On the finish of the day, a consumer’s internet price is merely a quantity on a web page, and whereas it might probably present a way of safety, really utilizing the cash is commonly the easiest way for shoppers to get enjoyment out of it (except your consumer is Scrooge McDuck). So whereas it may appear counterintuitive to spend now (as inflation raises costs and the economic system is weakening), this demanding interval would possibly really be a superb time for shoppers to make use of their cash to unlock time and create experiences that may result in larger happiness (whereas remaining in tune with their monetary plan, in fact!).
(Pew Analysis Middle)
Discovering which means is commonly considered some of the essential components in dwelling a ‘good’ life. Whereas it may be fulfilling to sit down on the seashore all day consuming margaritas, having which means and objective could make life richer. However sources of which means can differ by particular person, and, it seems, by nation as properly.
Pew Analysis requested people in 17 superior economies what makes life significant to them. In 14 of the 17 places studied, the most typical reply was household. The outliers have been Spain (Well being), South Korea (Materials well-being), and Taiwan (Society). Occupation was the second-most-common response, with materials well-being coming in third. In america, the most typical solutions after household have been pals, materials well-being, occupation, and religion (the truth is, the U.S. was the one nation the place religion was within the prime 5). The responses given additionally diverse by age, with pals, occupation, schooling, and hobbies being extra in style sources of which means for youthful adults throughout the economies surveyed, whereas well being and retirement have been essential for these older than 65. Women and men supplied comparable responses, with ladies considerably extra more likely to cite household and well being as a supply of which means.
General, this survey exhibits the significance of interpersonal relationships as a supply of which means for a lot of people around the globe. And whereas occupation and materials well-being additionally rank extremely as sources of which means, their relative place means that it’s not essentially cash itself that gives which means, however slightly what may be executed with it to construct relationships. And for advisors, this might imply serving to shoppers craft a monetary objective assertion (or create one for themselves!) that may assist information aware spending choices that mirror the priorities that deliver probably the most which means to their lives!

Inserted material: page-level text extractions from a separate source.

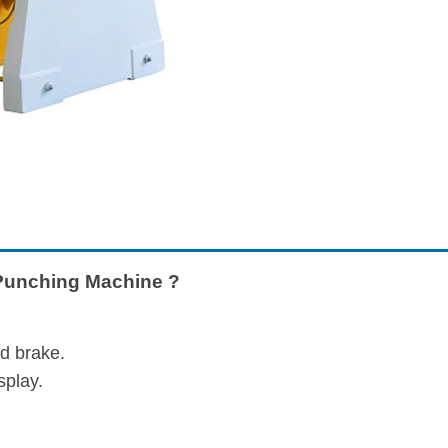
Punching Machine ?
d brake.
splay.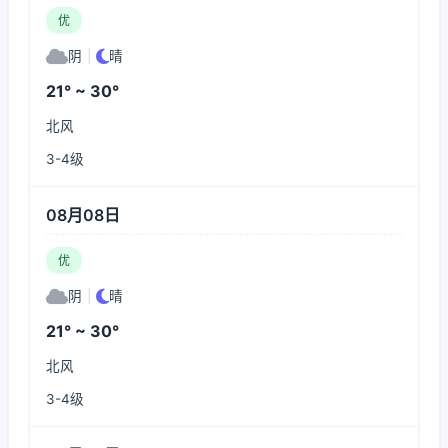
优
阴
|
晴
21° ~ 30°
北风
3-4级
08月08日
优
阴
|
晴
21° ~ 30°
北风
3-4级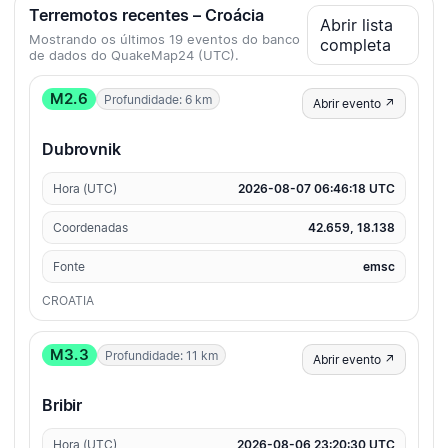
Terremotos recentes – Croácia
Abrir lista
Mostrando os últimos 19 eventos do banco
completa
de dados do QuakeMap24 (UTC).
M2.6
Profundidade: 6 km
Abrir evento ↗
Dubrovnik
Hora (UTC)
2026-08-07 06:46:18 UTC
Coordenadas
42.659, 18.138
Fonte
emsc
CROATIA
M3.3
Profundidade: 11 km
Abrir evento ↗
Bribir
Hora (UTC)
2026-08-06 23:20:30 UTC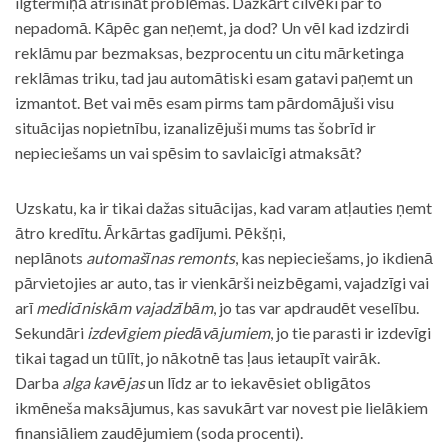
ilgtermiņā atrisināt problēmas. Dažkārt cilvēki par to
nepadomā. Kāpēc gan neņemt, ja dod? Un vēl kad izdzirdi
reklāmu par bezmaksas, bezprocentu un citu mārketinga
reklāmas triku, tad jau automātiski esam gatavi paņemt un
izmantot. Bet vai mēs esam pirms tam pārdomājuši visu
situācijas nopietnību, izanalizējuši mums tas šobrīd ir
nepieciešams un vai spēsim to savlaicīgi atmaksāt?
Uzskatu, ka ir tikai dažas situācijas, kad varam atļauties ņemt
ātro kredītu. Ārkārtas gadījumi. Pēkšņi,
neplānots
automašīnas remonts
, kas nepieciešams, jo ikdienā
pārvietojies ar auto, tas ir vienkārši neizbēgami, vajadzīgi vai
arī
medicīniskām vajadzībām
, jo tas var apdraudēt veselību.
Sekundāri
izdevīgiem piedāvājumiem
, jo tie parasti ir izdevīgi
tikai tagad un tūlīt, jo nākotnē tas ļaus ietaupīt vairāk.
Darba
alga kavējas
un līdz ar to iekavēsiet obligātos
ikmēneša maksājumus, kas savukārt var novest pie lielākiem
finansiāliem zaudējumiem (soda procenti).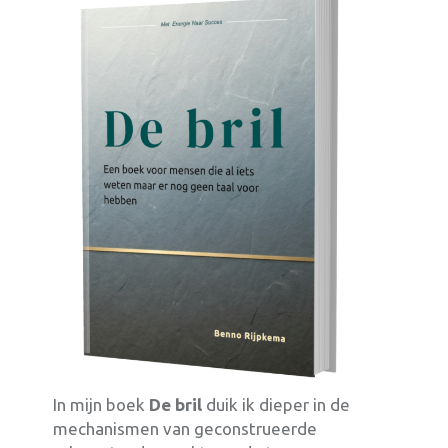
In mijn boek
De bril
duik ik dieper in de
mechanismen van geconstrueerde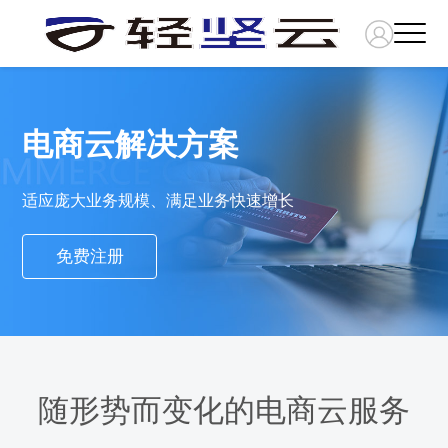
电商云解决方案
适应庞大业务规模、满足业务快速增长
免费注册
随形势而变化的电商云服务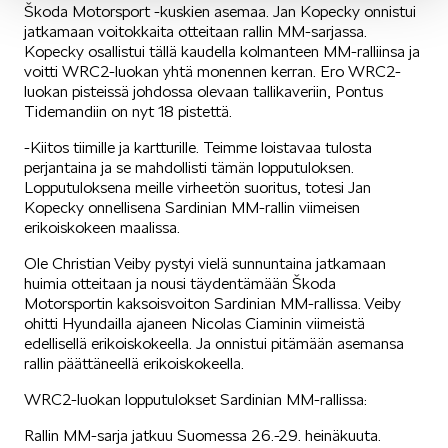
Škoda Motorsport -kuskien asemaa. Jan Kopecky onnistui
jatkamaan voitokkaita otteitaan rallin MM-sarjassa.
Kopecky osallistui tällä kaudella kolmanteen MM-ralliinsa ja
voitti WRC2-luokan yhtä monennen kerran. Ero WRC2-
SPONSOROINTI & YHTEISTYÖ
luokan pisteissä johdossa olevaan tallikaveriin, Pontus
Tidemandiin on nyt 18 pistettä.
-Kiitos tiimille ja kartturille. Teimme loistavaa tulosta
perjantaina ja se mahdollisti tämän lopputuloksen.
Lopputuloksena meille virheetön suoritus, totesi Jan
Kopecky onnellisena Sardinian MM-rallin viimeisen
erikoiskokeen maalissa.
KLASSIKOT
Ole Christian Veiby pystyi vielä sunnuntaina jatkamaan
huimia otteitaan ja nousi täydentämään Škoda
Motorsportin kaksoisvoiton Sardinian MM-rallissa. Veiby
ohitti Hyundailla ajaneen Nicolas Ciaminin viimeistä
edellisellä erikoiskokeella. Ja onnistui pitämään asemansa
rallin päättäneellä erikoiskokeella.
RALLI
WRC2-luokan lopputulokset Sardinian MM-rallissa:
Rallin MM-sarja jatkuu Suomessa 26.-29. heinäkuuta.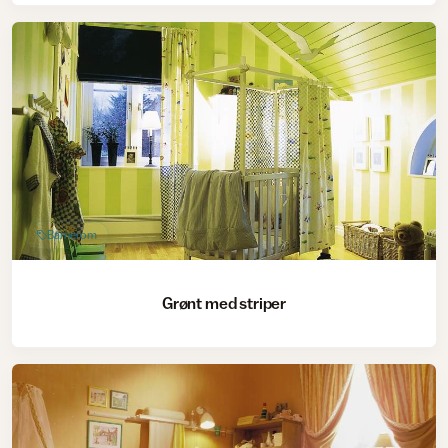
Barnerom
Grønt med striper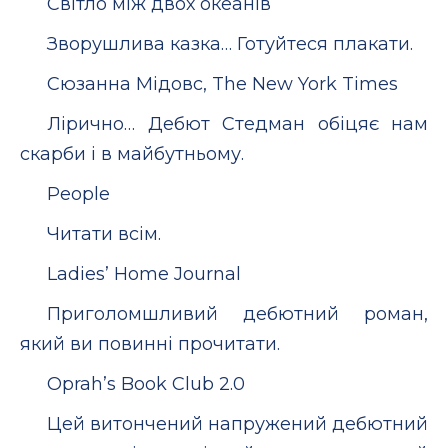
Світло між двох океанів
Зворушлива казка… Готуйтеся плакати.
Сюзанна Мідовс, The New York Times
Лірично… Дебют Стедман обіцяє нам
скарби і в майбутньому.
People
Читати всім.
Ladies’ Home Journal
Приголомшливий дебютний роман,
який ви повинні прочитати.
Oprah’s Book Club 2.0
Цей витончений напружений дебютний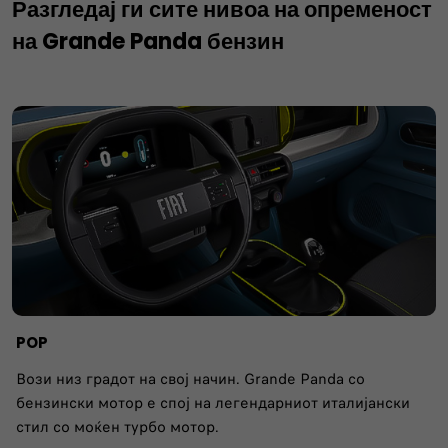
Разгледај ги сите нивоа на опременост
на Grande Panda бензин
POP
Вози низ градот на свој начин. Grande Panda со
бензински мотор е спој на легендарниот италијански
стил со моќен турбо мотор.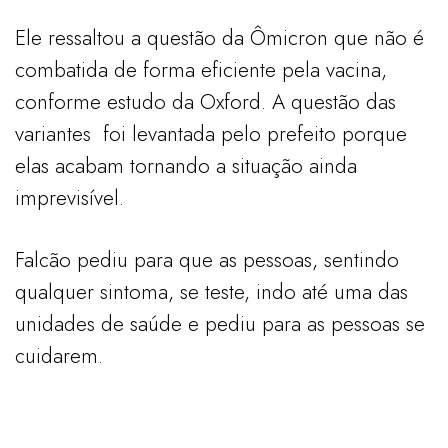
Ele ressaltou a questão da Ômicron que não é
combatida de forma eficiente pela vacina,
conforme estudo da Oxford. A questão das
variantes foi levantada pelo prefeito porque
elas acabam tornando a situação ainda
imprevisível.
Falcão pediu para que as pessoas, sentindo
qualquer sintoma, se teste, indo até uma das
unidades de saúde e pediu para as pessoas se
cuidarem.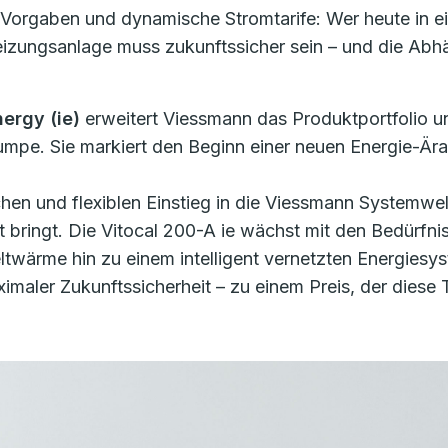
 Vorgaben und dynamische Stromtarife: Wer heute in e
Heizungsanlage muss zukunftssicher sein – und die Abh
nergy (ie)
erweitert Viessmann das Produktportfolio u
mpe. Sie markiert den Beginn einer neuen Energie-Ära
hen und flexiblen Einstieg in die Viessmann Systemwe
ft bringt. Die Vitocal 200-A ie wächst mit den Bedürfnis
twärme hin zu einem intelligent vernetzten Energiesy
maler Zukunftssicherheit – zu einem Preis, der diese T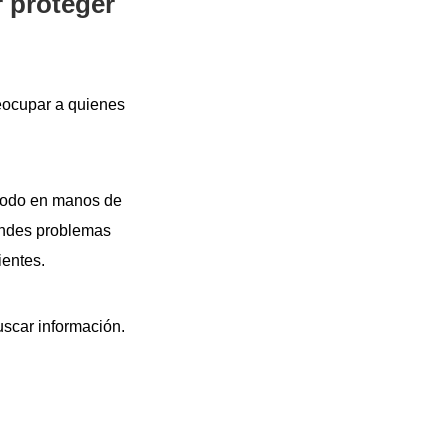
r proteger
eocupar a quienes
 todo en manos de
andes problemas
ientes.
uscar información.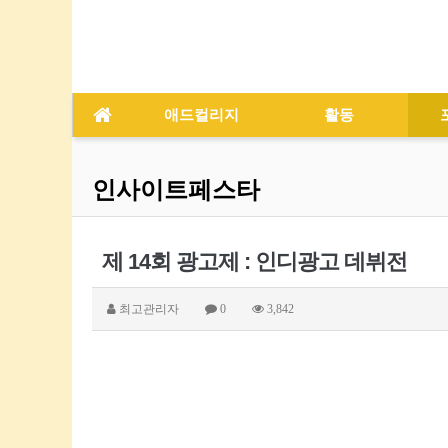
애드컬리지
활동
인사이트페스타
제 14회 광고제 : 인디광고 데뷔전
최고관리자
0
3,842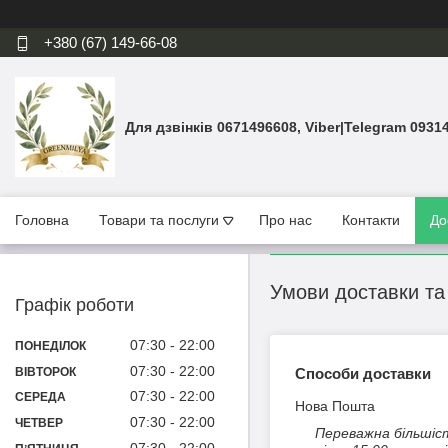
+380 (67) 149-66-08
Для дзвінків 0671496608, Viber|Telegram 0931
Головна
Товари та послуги
Про нас
Контакти
До
Умови доставки та
Графік роботи
07:30
22:00
ПОНЕДІЛОК
07:30
22:00
ВІВТОРОК
Способи доставки
07:30
22:00
СЕРЕДА
Нова Пошта
07:30
22:00
ЧЕТВЕР
Переважна більшіст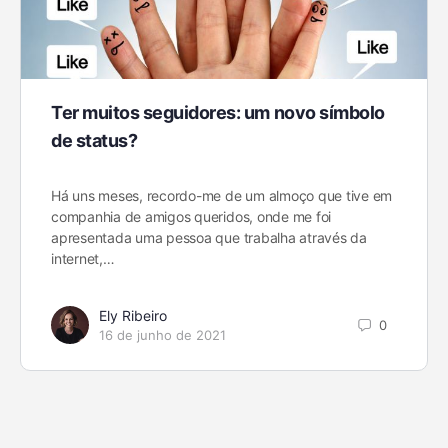
Ter muitos seguidores: um novo símbolo
de status?
Há uns meses, recordo-me de um almoço que tive em
companhia de amigos queridos, onde me foi
apresentada uma pessoa que trabalha através da
internet,…
Ely Ribeiro
0
16 de junho de 2021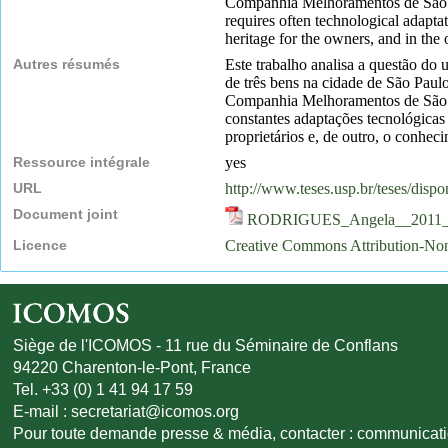
Companhia Melhoramentos de São Pau
requires often technological adapta
heritage for the owners, and in the 
Autres résumés
Este trabalho analisa a questão d
de três bens na cidade de São Paul
Companhia Melhoramentos de São Pa
constantes adaptações tecnológicas 
proprietários e, de outro, o conhec
Ressource intégrale
yes
URL
http://www.teses.usp.br/teses/dis
Document joint
RODRIGUES_Angela__2011_Estu
Licence
Creative Commons Attribution-N
Siège de l'ICOMOS - 11 rue du Séminaire de Conflans
94220 Charenton-le-Pont, France
Tel. +33 (0) 1 41 94 17 59
E-mail :
secretariat@icomos.org
Pour toute demande presse & média, contacter :
communicat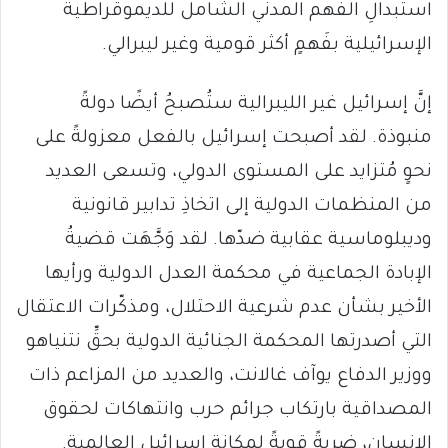
استبدالِ الفهم المدني الشامل للديموقراطية
الإسرائيلية بفَهمٍ أكثر قومية وغير ليبرالي.
إنَّ إسرائيل غير الليبرالية ستُصبحُ أيضًا دولةً
منبوذة. لقد أصبحت إسرائيل بالفعل معزولةً على
نحوٍ مُتزايد على المستوى الدولي، وتسعى العديد
من المنظمات الدولية إلى اتخاذِ تدابير قانونية
وديبلوماسية عقابية ضدّها. لقد وَجَّهَت قضيةُ
الإبادة الجماعية في محكمة العدل الدولية ورأيها
الأخير بشأن عدم شرعية الاحتلال، ومذكّرات الاعتقال
التي أصدرتها المحكمة الجنائية الدولية بحقِّ نتنياهو
ووزير الدفاع يوآف غالانت، والعديد من المزاعم ذات
المصداقية بارتكاب جرائم حرب وانتهاكات لحقوق
الإنسان، ضربةً قويةً لمكانة إسرائيل العالمية.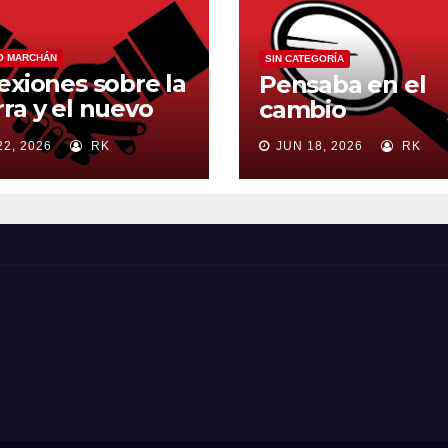
O MARCHÁN
SIN CATEGORÍA
exiones sobre la
Pensaba en el
ra y el nuevo
cambio
en mundial
22, 2026
RK
JUN 18, 2026
RK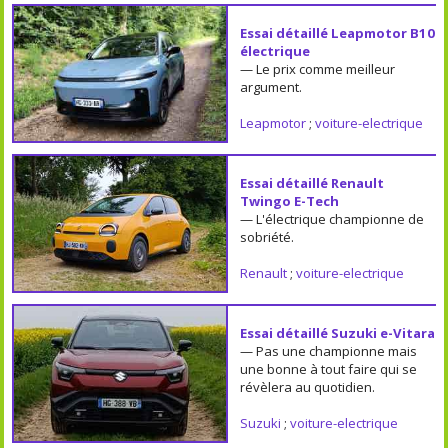
Essai détaillé Leapmotor B10
électrique
— Le prix comme meilleur
argument.
Leapmotor
;
voiture-electrique
Essai détaillé Renault
Twingo E-Tech
— L'électrique championne de
sobriété.
Renault
;
voiture-electrique
Essai détaillé Suzuki e-Vitara
— Pas une championne mais
une bonne à tout faire qui se
révèlera au quotidien.
Suzuki
;
voiture-electrique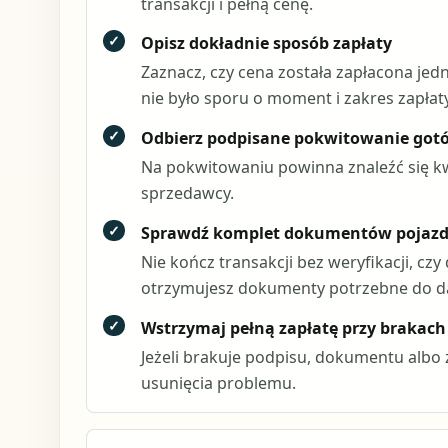
transakcji i pełną cenę.
✓
Opisz dokładnie sposób zapłaty
Zaznacz, czy cena została zapłacona jed
nie było sporu o moment i zakres zapłaty
✓
Odbierz podpisane pokwitowanie got
Na pokwitowaniu powinna znaleźć się kwo
sprzedawcy.
✓
Sprawdź komplet dokumentów pojazdu
Nie kończ transakcji bez weryfikacji, cz
otrzymujesz dokumenty potrzebne do da
✓
Wstrzymaj pełną zapłatę przy brakach
Jeżeli brakuje podpisu, dokumentu albo 
usunięcia problemu.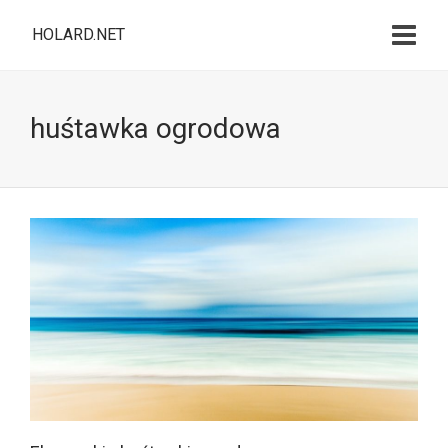
HOLARD.NET
huśtawka ogrodowa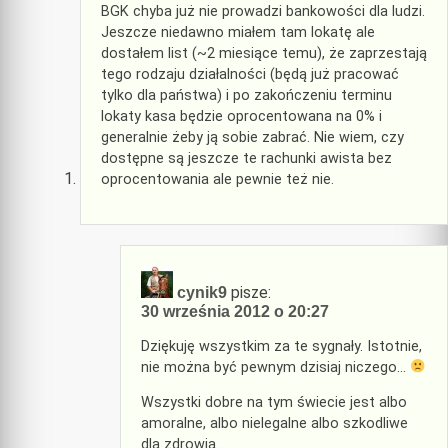
BGK chyba już nie prowadzi bankowości dla ludzi.
Jeszcze niedawno miałem tam lokatę ale
dostałem list (~2 miesiące temu), że zaprzestają
tego rodzaju działalności (będą już pracować
tylko dla państwa) i po zakończeniu terminu
lokaty kasa będzie oprocentowana na 0% i
generalnie żeby ją sobie zabrać. Nie wiem, czy
dostępne są jeszcze te rachunki awista bez
oprocentowania ale pewnie też nie.
pisze:
cynik9
30 września 2012 o 20:27
Dziękuję wszystkim za te sygnały. Istotnie,
nie można być pewnym dzisiaj niczego…
Wszystki dobre na tym świecie jest albo
amoralne, albo nielegalne albo szkodliwe
dla zdrowia…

We hope you loved the studying! Please depart a remark under to share your ideas, or make a suggestion of any articles you assume we should always spotlight in a future column!
Within the meantime, should you’re fascinated about extra information and data relating to advisor know-how, we might extremely suggest testing Craig Iskowitz’s “Wealth Administration Immediately” weblog, in addition to Gavin Spitzner’s “Wealth Administration Weekly” weblog.